1. Kindred Spirits with which to travel
2. Unkindred Spirits to teach me about hospitality
3. Irie & Gabs & the gift of love which, if not a proof, is at least a strong sign that God exists
4. A. Ritiche Low & other unsung saints who have traveled before us and changed the world in small but very meaningful ways
5. the mariacchi band that played at our wedding reception
6. the grace to write meaningfully
7. completion

Tuesday, November 20, 2007

Baptist & Blogger Part I

Gil Gulick, a third year student at Wake Forest Divinity School is doing research on Baptist bloggers and the role of the blog in 21st century Baptist life. He solicited my help. I thought I would share my answers to his questions here with you.

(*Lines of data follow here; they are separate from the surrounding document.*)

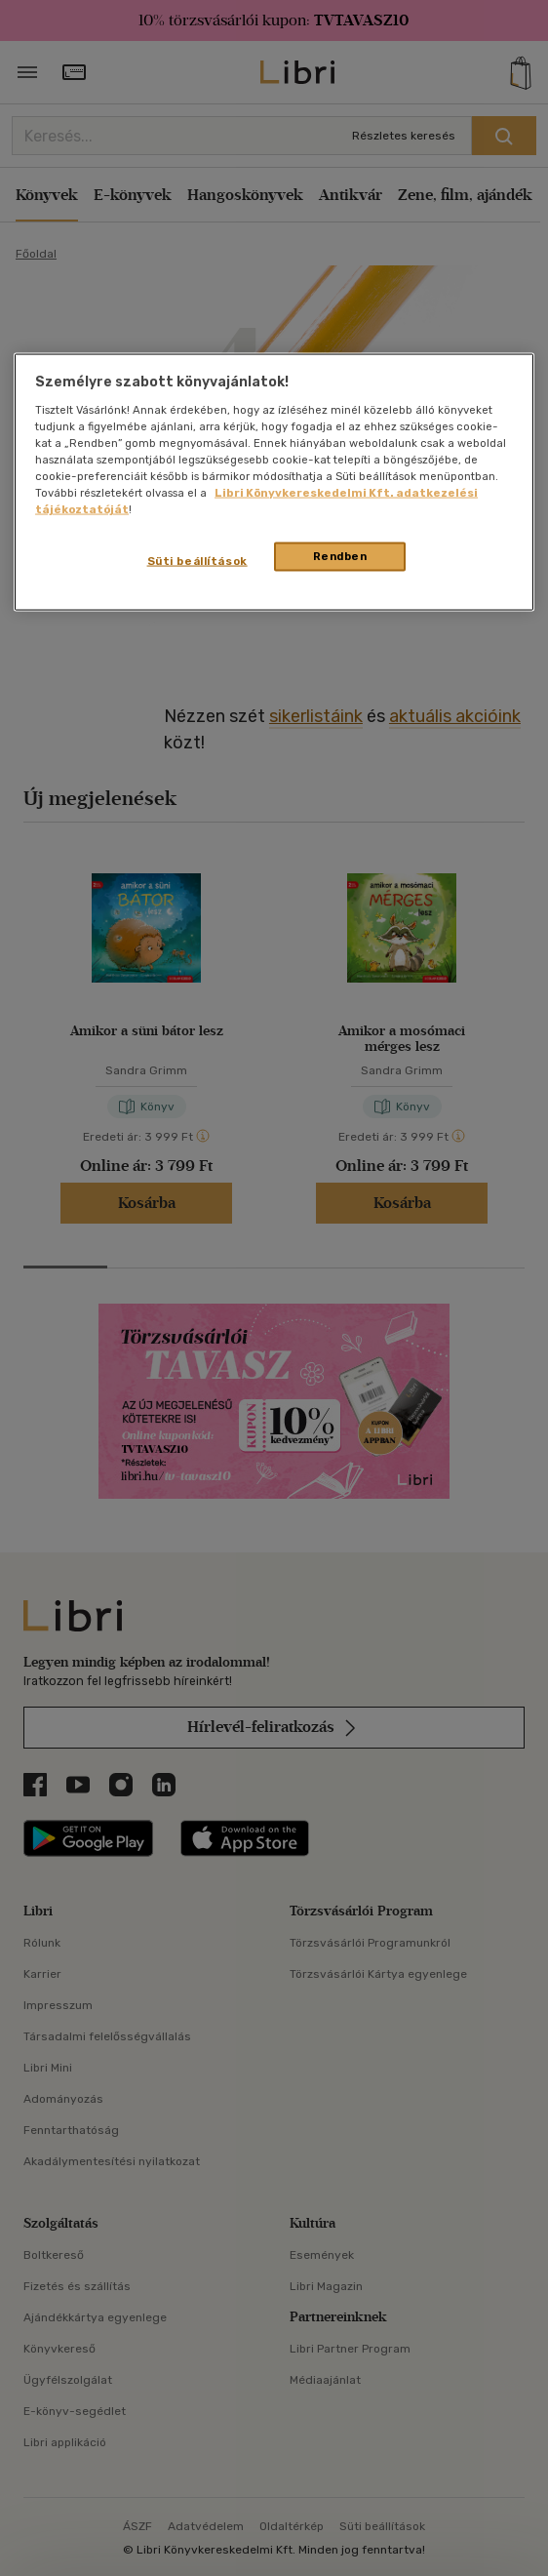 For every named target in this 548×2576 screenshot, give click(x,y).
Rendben (340, 556)
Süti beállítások (197, 561) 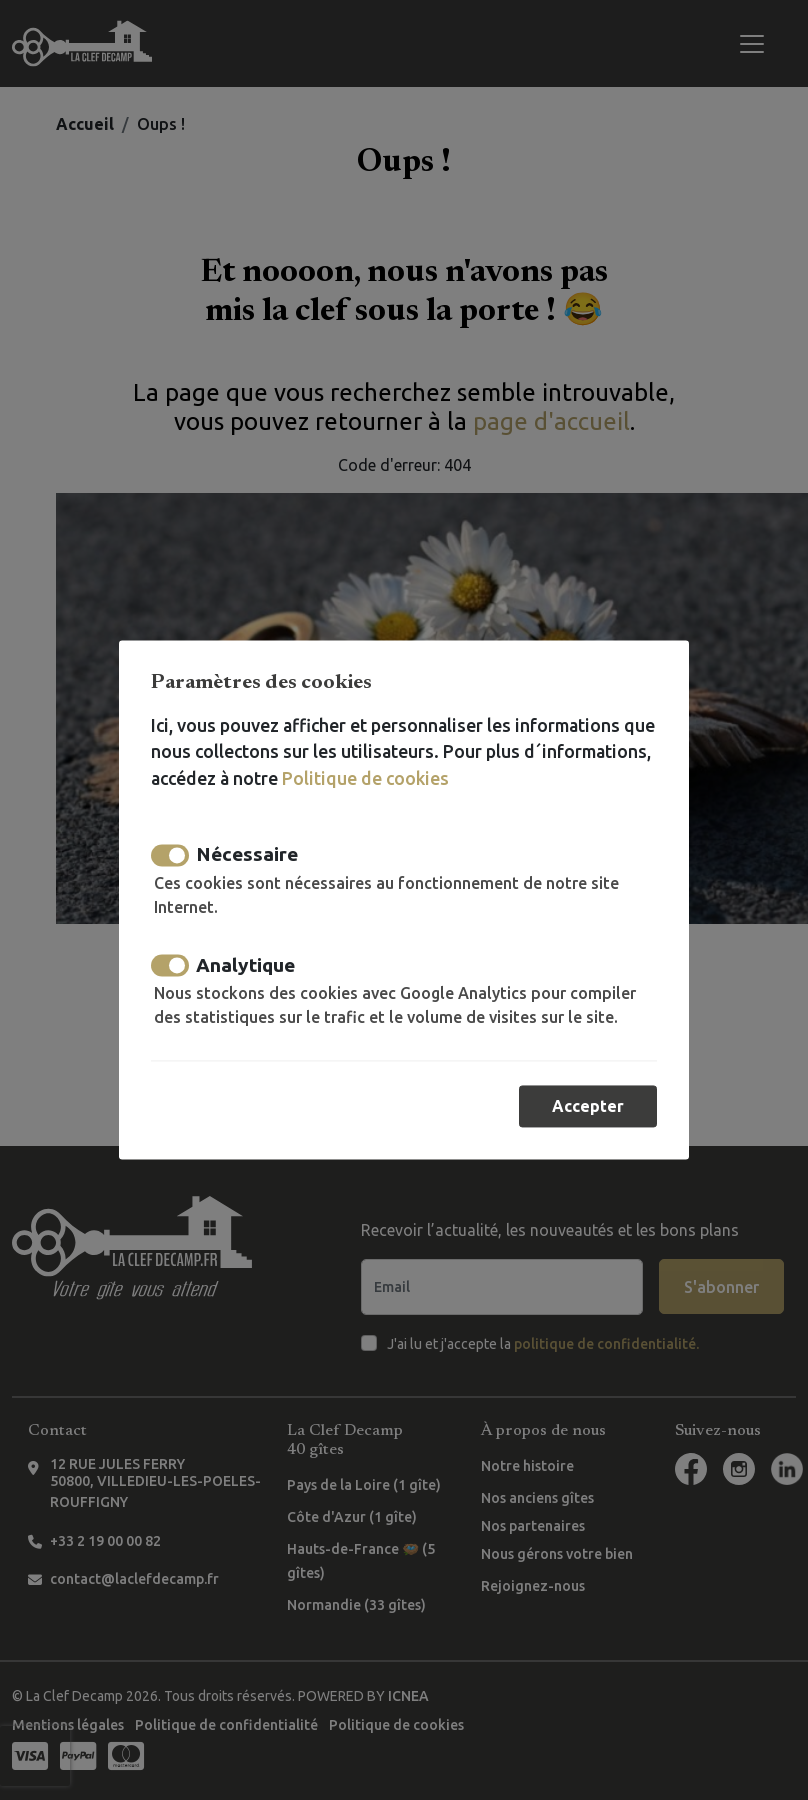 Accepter (588, 1107)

I think something profound is happening with blogs and I would be interested to read what Gil arrives at.

I'll do this in a series of installments.

1. When did you start blogging and why?

I began blogging in 2005 right when reallivepreacher was being unmasked. I read his blog a lot and found the level of candor and depth with which he was writing to be really inspiring. I had graduated from divinity school a year before and was serving as a youth minister at a small Baptist church. The conversations I was having with my youth group were good, but I was longing for more. Plus, I had always enjoyed the heck out of writing and was looking for a forum to get some of my thoughts out into the public space. The religious writing world has high walls you have to scale - like pastoring a church of some significant size or name. Blogging was my way of sneaking through the backdoor. That may sound arrogant or pretentious - I have something to say that people ought to hear - but I don't think so. God created me to tell stories. I wouldn't be happy doing anything else.

Monday, November 19, 2007

White on Black

Yesterday Irie and I pulled out of the driveway and much to our surprise saw police officers walking up and down our street, some of them taking pictures. They were gathering evidence. Under the cover of darkness someone had taken a can of spray paint and used it to graffiti several hateful words and pictures on various parts of our block. The city of Winooski just repaved our street last month so the symbolism of the bold white paint burned into the black asphault of Hickok St. was unmistakable. The N-Word. Then two doors down from that more hatred. "Kill all Bosnians". At first I just shook my head in sadness. Then, after fifteen or twenty seconds my belly literally started to turn hot. It was as if all the evil and hate of those words had entered my body, settled down into the pit of my stomach and then brewed. I began to fume. I drove around the block three times, looking for someone with a guilty grin. I wanted to beat the hell out of someone.

And then after a little while I remembered that you can't beat the hell out of anyone. You have to love the hell out of them. Which is the hardest thing to do in the world.

This coming Sunday the lectionary reading is from the twenty-third chapter of Saint Luke. I don't know if a word from God has ever spoke more timely or meaningfully or directly to me. "Father forgive them, for they know not what they do."

That is my prayer. I ask all those who read this to pray it with me. Pray it for me.

The thing that sickens and saddens me the most is that as I am reading this trash the first thing I think of is my Gabs all settled in innocently in the backseat without the feintest idea of the kind of world that she has been born into. The kind of world we chose to bring her into. I am so sorry for that and wish that I could protect her. But I can't. I can only do what I did tonight. I took her into my arms and bless her eyes for the things she will see.